Workshop Manifesto Windows
The Art of Publicizing New Stained Glass Companies in Toronto in 1892 and 1907
Toronto’s inventory of Victorian stained-glass house windows was designed by just a few people. Although forgotten later, their names and styles would have been well known among the building trade at the time.
These artists sold to developers, not to any artistic market, and they only ever met their end users—the home buyers—by accident. Their art was intended to be what we now call ambient, a presence that can be ignored but that gives satisfaction when you do focus on it. This ambient quality required their art to be blank in terms of meaning. The art was not meant to say anything of substance to the general public. It was specifically required not to.
But many of the windows were filled with specific meanings, because the participants in this business used the windows to speak to one another. Sometimes members of the studio would share jokes in the windows, but the most urgent messages were the ones that told the developers where to shop.
William Potts and his protege John Hurst initiated the domestic trade for the Dominion Stained Glass Company starting in 1886. In 1890 they were joined by Joseph Schneider, the second protege. These three artists define the core tradition of Toronto domestic glass. In broad terms, Potts conceived the whole business, Schneider refined it, and Hurst made sure it got done. In 1891, these three were filling the downtown core with windows, more than fulfilling the expectations of their friends and employers, John Harrison and William Wakefield. Dominion, born as a luckless operation in 1886, had come back strong as a completely novel company, largely bypassing the church market to play a totally different game. In 1891, Dominion was a hit.
William Wakefield had a heart attack and died suddenly in 1891. Although I know no details, whatever happened next broke up the company. The three designers left and founded their own company, the Victoria Stained Glass Company. The surviving partner, John Harrison, joined them as Manager, but they put up whatever money was involved. Victoria appears in the City Directory in 1892.

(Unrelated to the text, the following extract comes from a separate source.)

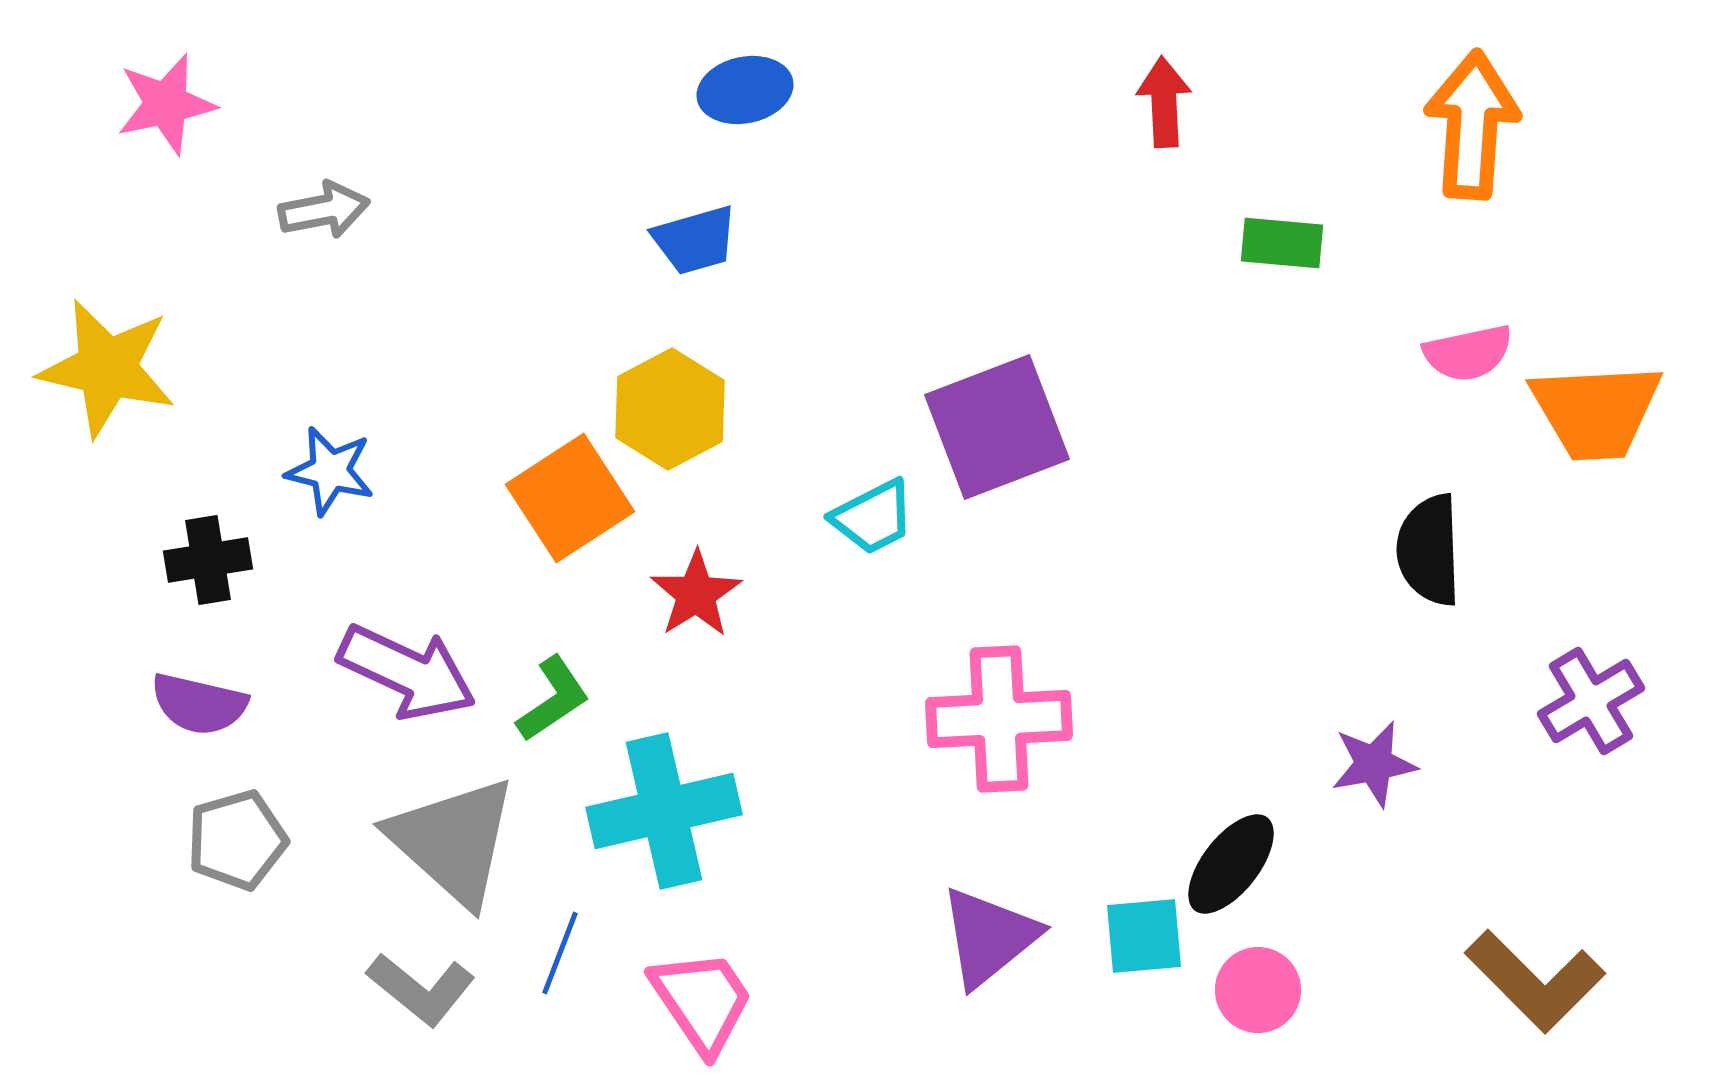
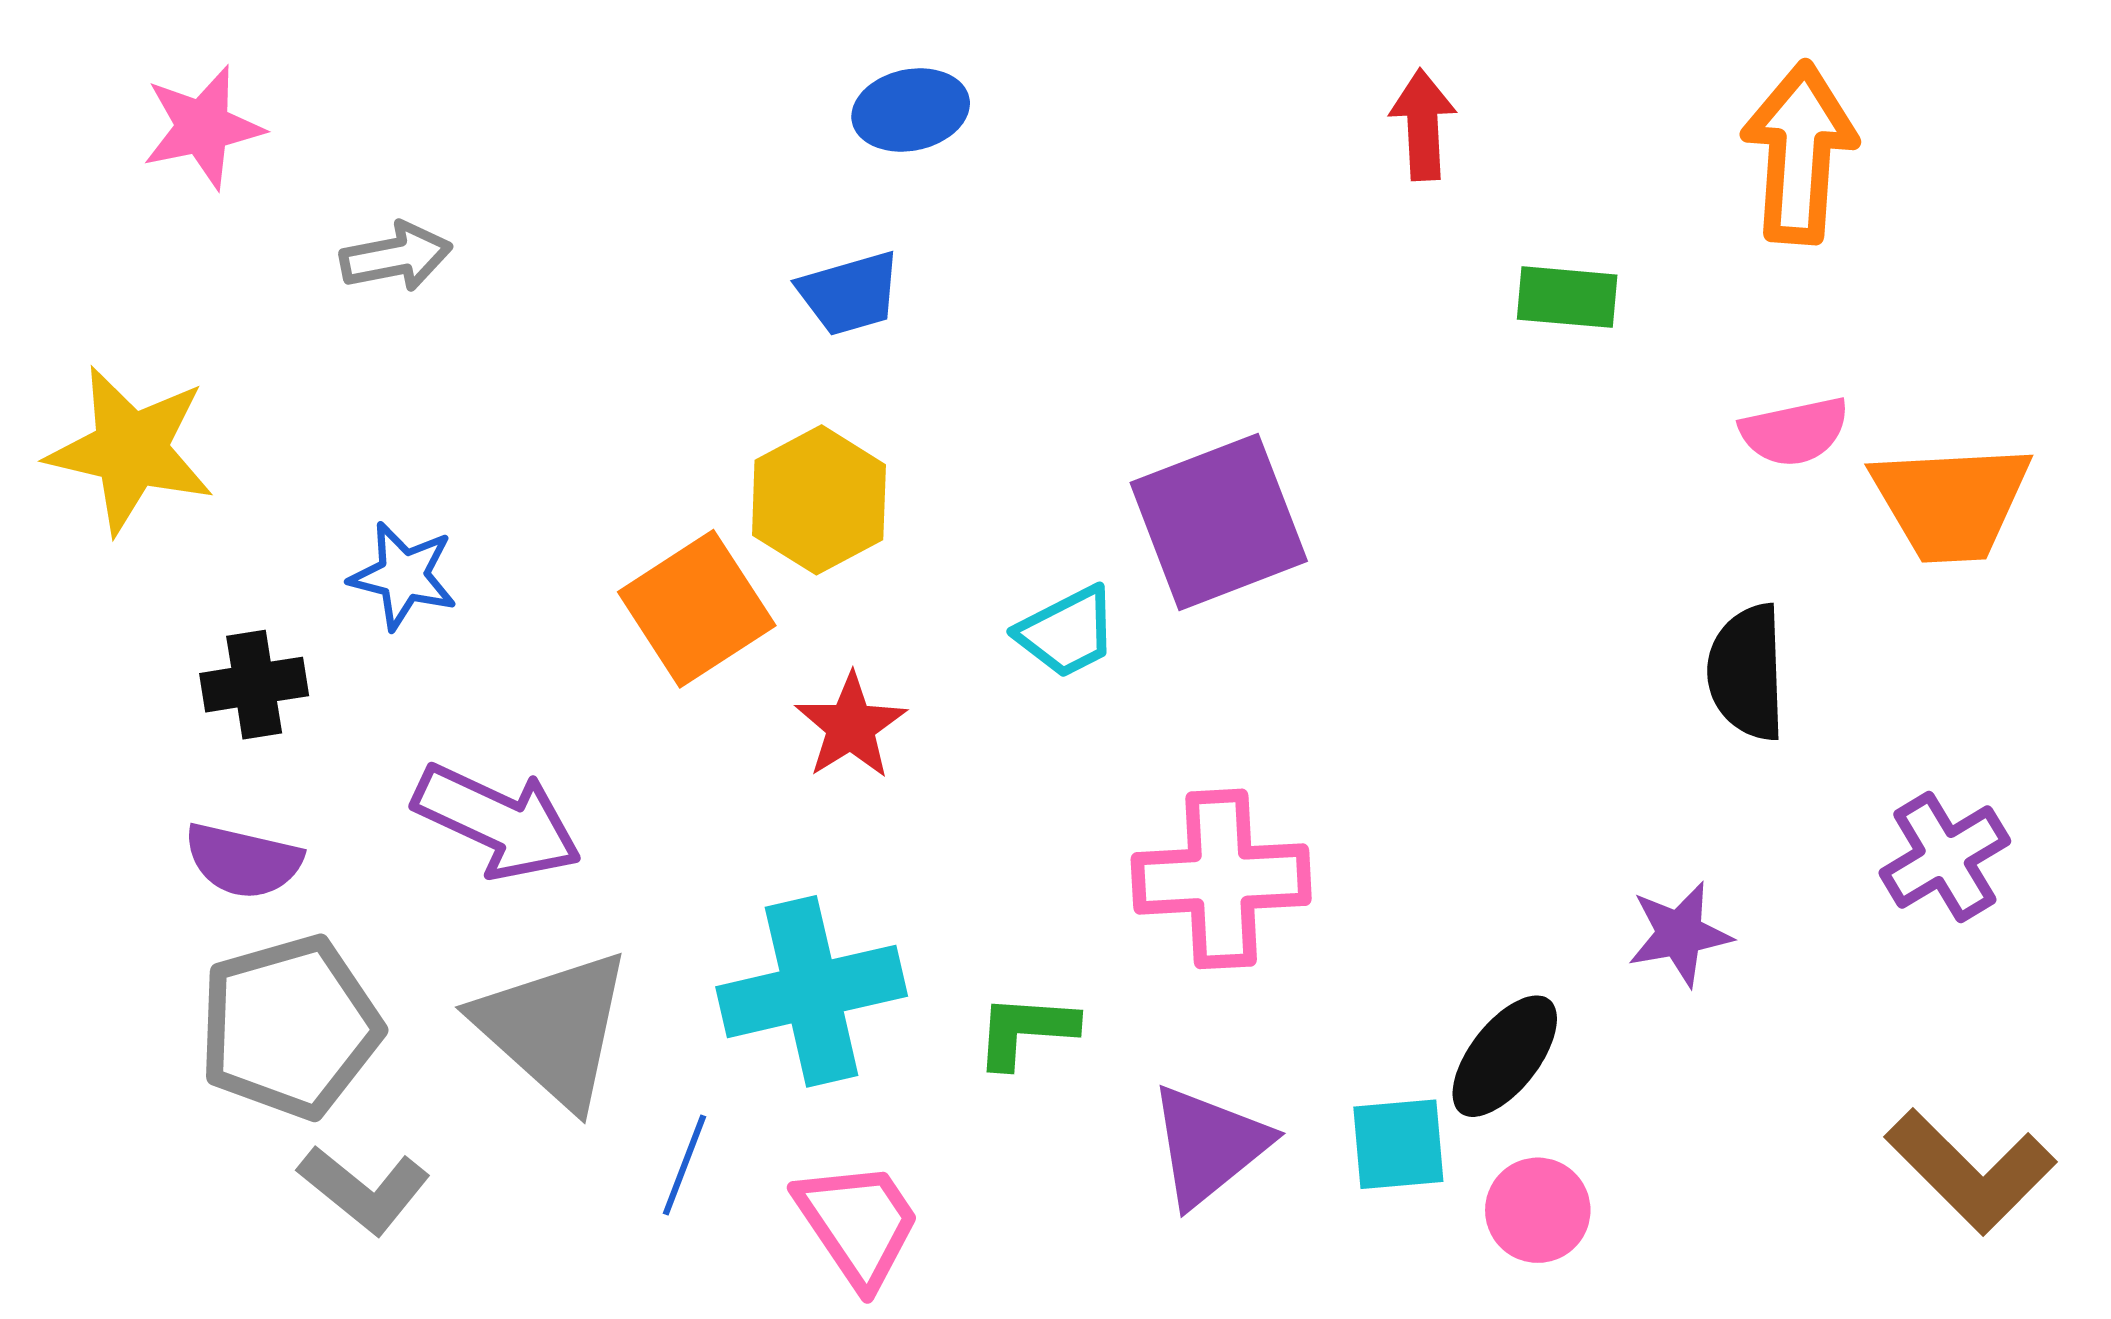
green L-shape: (553, 699) -> (1026, 1031), moved, turned -142
gray pentagon: (237, 840) -> (290, 1027), size x1.5
brown L-shape: (1535, 981) -> (1971, 1171), moved
gray L-shape: (421, 989) -> (364, 1189), moved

Looking at the overall collection of windows, this break might be easy to miss, because the trail of art is continuous. The art changes company without changing much in nature. If Dominion was making house windows in 1892, they were using old designs. It seems likely that two workshops were making John Hurst-style studio windows in 1892, Dominion and Victoria (with Hurst himself at Victoria).
For all three artists, 1893 was a glorious year. In 1893, they had artistic freedom. In truth, they had been pretty free before, but they seemed to feel it more at Victoria, producing works that explored their differences and emphasized their personal aesthetics to an extent rarely indulged at Dominion.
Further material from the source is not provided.